Seminodular, sawn and polished, 9.2 x 9.5 cm
Gift of École Van Cleef & Arpels des Arts Joailliers, 2017  

ARTIST WITH A ROCK HAMMER

Vittorio Sgarbi, Detlef Heikamp

Not far from Florence, along the riverbanks where Boccaccio’s character Calandrino, went in search of a stone he gullibly believed would make him invisible, “a stone of exceeding great virtue, for that who so hath it about him is not seen of any other person” (Decameron, VIII, 3), Giovanni Pratesi of Figline Valdarno knelt down one fine day to gather rocks and hammer them open. Their insides enchanted him, like the pulp of a magical fruit. Those stones – sliced thinly and highly polished – now constitute a stunning collection. For centuries Tuscany was known for its virtual monopoly on paesina stones, also known as landscape stones or ruin marble for their spectacular visual aspect. To that lapidary glory, Giovanni Pratesi has added the hidden, secret beauty of the stones he had gathered along the banks of the Arno. We are wrong to think that the Renaissance was the first flourishing of beauty in Florence – it’s resided there for millions of years.

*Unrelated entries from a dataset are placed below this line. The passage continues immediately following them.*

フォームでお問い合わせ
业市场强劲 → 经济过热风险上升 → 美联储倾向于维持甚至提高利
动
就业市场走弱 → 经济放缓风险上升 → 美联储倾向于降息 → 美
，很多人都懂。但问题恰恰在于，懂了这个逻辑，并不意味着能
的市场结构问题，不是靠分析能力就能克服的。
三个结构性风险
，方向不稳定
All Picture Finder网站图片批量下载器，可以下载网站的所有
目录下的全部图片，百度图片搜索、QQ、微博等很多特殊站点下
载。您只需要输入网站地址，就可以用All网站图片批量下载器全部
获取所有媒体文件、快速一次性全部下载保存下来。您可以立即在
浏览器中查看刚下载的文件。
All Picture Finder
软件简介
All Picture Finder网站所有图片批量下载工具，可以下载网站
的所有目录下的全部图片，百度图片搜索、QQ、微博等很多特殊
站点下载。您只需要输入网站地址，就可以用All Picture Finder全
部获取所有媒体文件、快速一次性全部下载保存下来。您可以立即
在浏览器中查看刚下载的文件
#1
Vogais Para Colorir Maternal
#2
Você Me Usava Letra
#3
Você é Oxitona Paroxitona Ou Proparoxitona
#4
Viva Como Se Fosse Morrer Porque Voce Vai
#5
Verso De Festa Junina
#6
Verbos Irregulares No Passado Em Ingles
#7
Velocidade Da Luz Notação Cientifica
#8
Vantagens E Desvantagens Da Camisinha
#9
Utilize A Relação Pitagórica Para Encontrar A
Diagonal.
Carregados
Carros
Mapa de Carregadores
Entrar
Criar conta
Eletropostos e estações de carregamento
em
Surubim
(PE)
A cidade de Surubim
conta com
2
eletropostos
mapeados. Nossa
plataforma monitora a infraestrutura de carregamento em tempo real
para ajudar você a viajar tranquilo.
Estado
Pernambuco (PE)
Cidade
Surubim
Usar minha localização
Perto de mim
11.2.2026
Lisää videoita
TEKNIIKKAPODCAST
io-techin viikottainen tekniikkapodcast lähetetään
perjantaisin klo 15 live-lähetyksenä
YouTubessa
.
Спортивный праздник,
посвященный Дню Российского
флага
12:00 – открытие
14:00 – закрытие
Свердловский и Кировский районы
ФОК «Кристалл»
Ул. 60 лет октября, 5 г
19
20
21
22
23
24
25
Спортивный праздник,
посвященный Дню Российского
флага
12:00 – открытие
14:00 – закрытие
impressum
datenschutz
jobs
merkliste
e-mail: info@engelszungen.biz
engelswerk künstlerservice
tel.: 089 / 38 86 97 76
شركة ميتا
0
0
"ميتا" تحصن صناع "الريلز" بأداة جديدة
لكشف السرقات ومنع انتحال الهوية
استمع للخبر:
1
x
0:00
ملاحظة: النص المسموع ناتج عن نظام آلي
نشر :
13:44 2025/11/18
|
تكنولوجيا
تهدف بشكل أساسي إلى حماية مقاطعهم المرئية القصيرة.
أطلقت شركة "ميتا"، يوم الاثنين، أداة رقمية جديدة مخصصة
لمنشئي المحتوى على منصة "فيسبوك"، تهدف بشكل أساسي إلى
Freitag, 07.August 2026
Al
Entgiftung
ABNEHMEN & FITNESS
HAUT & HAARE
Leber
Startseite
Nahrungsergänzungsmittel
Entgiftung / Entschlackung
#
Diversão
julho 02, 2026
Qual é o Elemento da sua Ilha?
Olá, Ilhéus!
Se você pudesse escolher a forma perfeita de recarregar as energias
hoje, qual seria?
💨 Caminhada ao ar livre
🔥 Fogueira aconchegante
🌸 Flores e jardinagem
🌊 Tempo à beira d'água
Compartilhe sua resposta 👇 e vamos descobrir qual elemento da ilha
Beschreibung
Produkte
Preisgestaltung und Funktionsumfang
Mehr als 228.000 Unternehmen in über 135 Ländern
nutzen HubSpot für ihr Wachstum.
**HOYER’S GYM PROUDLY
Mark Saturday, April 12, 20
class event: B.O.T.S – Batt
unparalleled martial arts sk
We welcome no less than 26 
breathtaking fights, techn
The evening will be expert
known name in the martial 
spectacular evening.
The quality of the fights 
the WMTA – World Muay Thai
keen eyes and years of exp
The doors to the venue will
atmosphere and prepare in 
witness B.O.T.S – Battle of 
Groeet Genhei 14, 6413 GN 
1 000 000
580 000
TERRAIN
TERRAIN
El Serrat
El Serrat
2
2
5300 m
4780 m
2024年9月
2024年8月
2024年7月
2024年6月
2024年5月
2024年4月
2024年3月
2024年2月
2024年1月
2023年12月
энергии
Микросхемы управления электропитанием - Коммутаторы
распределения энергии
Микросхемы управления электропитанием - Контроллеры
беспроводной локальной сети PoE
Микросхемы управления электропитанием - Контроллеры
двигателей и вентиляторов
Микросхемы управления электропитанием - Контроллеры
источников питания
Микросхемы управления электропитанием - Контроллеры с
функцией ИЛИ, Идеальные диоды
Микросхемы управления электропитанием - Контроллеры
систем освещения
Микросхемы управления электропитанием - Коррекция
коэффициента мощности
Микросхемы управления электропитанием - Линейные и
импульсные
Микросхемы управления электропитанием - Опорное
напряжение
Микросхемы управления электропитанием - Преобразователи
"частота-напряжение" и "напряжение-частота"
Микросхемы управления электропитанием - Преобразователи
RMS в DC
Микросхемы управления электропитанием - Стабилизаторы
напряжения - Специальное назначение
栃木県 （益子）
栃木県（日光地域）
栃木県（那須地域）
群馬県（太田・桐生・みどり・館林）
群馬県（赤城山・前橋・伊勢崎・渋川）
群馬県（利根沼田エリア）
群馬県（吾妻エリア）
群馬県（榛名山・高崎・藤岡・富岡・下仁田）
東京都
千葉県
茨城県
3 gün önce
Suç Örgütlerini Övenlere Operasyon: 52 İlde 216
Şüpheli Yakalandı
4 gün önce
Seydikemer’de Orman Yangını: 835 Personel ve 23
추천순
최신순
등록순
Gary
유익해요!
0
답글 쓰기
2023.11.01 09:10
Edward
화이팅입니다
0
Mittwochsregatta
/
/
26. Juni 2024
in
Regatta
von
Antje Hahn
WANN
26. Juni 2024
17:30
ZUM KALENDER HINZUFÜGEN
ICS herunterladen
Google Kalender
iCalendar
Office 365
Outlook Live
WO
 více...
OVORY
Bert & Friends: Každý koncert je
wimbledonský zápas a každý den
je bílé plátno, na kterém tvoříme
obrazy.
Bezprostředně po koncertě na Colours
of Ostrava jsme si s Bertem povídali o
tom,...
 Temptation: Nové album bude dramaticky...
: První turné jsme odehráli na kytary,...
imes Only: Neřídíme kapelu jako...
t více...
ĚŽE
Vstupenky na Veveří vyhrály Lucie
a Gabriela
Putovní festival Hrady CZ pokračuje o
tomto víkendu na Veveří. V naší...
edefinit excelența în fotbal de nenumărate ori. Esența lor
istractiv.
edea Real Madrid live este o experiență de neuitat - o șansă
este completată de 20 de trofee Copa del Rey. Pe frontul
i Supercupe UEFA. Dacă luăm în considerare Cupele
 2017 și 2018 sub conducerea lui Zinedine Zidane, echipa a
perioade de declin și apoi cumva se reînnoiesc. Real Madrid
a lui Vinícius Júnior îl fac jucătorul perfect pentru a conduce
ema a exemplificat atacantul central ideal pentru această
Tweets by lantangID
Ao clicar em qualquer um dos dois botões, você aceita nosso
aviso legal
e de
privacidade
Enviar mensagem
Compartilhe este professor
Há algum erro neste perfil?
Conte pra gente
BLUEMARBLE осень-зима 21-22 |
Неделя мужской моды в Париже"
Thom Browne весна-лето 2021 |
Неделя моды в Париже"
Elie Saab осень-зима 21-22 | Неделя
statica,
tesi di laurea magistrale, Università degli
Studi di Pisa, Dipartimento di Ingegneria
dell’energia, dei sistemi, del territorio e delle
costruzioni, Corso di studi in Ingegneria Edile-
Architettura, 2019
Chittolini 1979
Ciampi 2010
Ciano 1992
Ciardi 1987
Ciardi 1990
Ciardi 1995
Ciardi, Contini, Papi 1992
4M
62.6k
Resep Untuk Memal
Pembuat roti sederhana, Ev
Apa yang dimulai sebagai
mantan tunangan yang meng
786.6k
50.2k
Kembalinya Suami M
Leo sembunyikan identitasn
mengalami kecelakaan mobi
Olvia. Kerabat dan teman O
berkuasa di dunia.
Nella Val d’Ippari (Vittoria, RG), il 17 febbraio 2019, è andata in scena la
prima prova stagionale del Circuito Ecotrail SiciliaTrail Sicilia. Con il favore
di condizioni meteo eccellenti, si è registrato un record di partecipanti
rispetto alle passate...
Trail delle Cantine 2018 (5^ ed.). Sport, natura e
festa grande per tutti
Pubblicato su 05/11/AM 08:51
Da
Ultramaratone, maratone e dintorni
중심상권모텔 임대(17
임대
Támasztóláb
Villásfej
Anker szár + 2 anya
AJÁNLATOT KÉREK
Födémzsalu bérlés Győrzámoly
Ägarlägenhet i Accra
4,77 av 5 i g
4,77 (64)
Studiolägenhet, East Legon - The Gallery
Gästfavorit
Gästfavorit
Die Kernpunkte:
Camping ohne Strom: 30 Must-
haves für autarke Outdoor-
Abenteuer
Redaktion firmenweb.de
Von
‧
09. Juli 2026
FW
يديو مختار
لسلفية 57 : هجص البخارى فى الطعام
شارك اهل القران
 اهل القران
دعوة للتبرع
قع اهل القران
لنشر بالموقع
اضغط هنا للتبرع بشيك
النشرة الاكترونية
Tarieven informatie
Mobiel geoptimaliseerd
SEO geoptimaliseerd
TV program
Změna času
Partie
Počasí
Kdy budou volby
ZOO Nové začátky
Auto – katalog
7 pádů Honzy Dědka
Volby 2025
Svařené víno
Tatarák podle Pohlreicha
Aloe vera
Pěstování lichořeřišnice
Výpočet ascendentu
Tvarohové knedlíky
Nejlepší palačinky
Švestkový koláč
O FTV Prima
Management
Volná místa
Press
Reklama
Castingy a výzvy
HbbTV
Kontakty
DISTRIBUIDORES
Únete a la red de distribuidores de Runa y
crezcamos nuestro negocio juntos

No one is nobler than those who love stones. Many sensitive souls find it easy to appreciate literature, admire paintings, or listen to and perform enchanting music. But those who love stones find the earth’s spirit hidden within them. In fifteenth- and sixteenth-century Venetian palazzos, disks of dark red and green stone were framed by larger structures in Istrian stone. These slices of porphyry and serpentine – circles, squares, or sections of columns – were given new lives in various structures as part of an ongoing transhumance, from Rome, Constantinople, Aquileia, Quarto d’Altino, and perhaps even Ephesus and Corfu. Stones travel, from one building or city to another. Stones are reborn; they never age or die. The history of humanity proceeds alongside them. Ancient Rome resurfaced in the Renaissance: stones that had been carved, transformed, reshaped, and reused told tales of long-ago eras and distant lands. People die, stones remain. So they have been consecrated, in a diverse array of civilizations. The Roman Catholic church can be traced back to St. Peter, whose name means “rock,” and throughout Europe its altars hold shards of stones from Rome, the birthplace and center of Christendom. Hence, no stone can be more precious or sacred than one found in Rome or brought from there. But stones possess an arcane story and meaning in every civilization, land, and river.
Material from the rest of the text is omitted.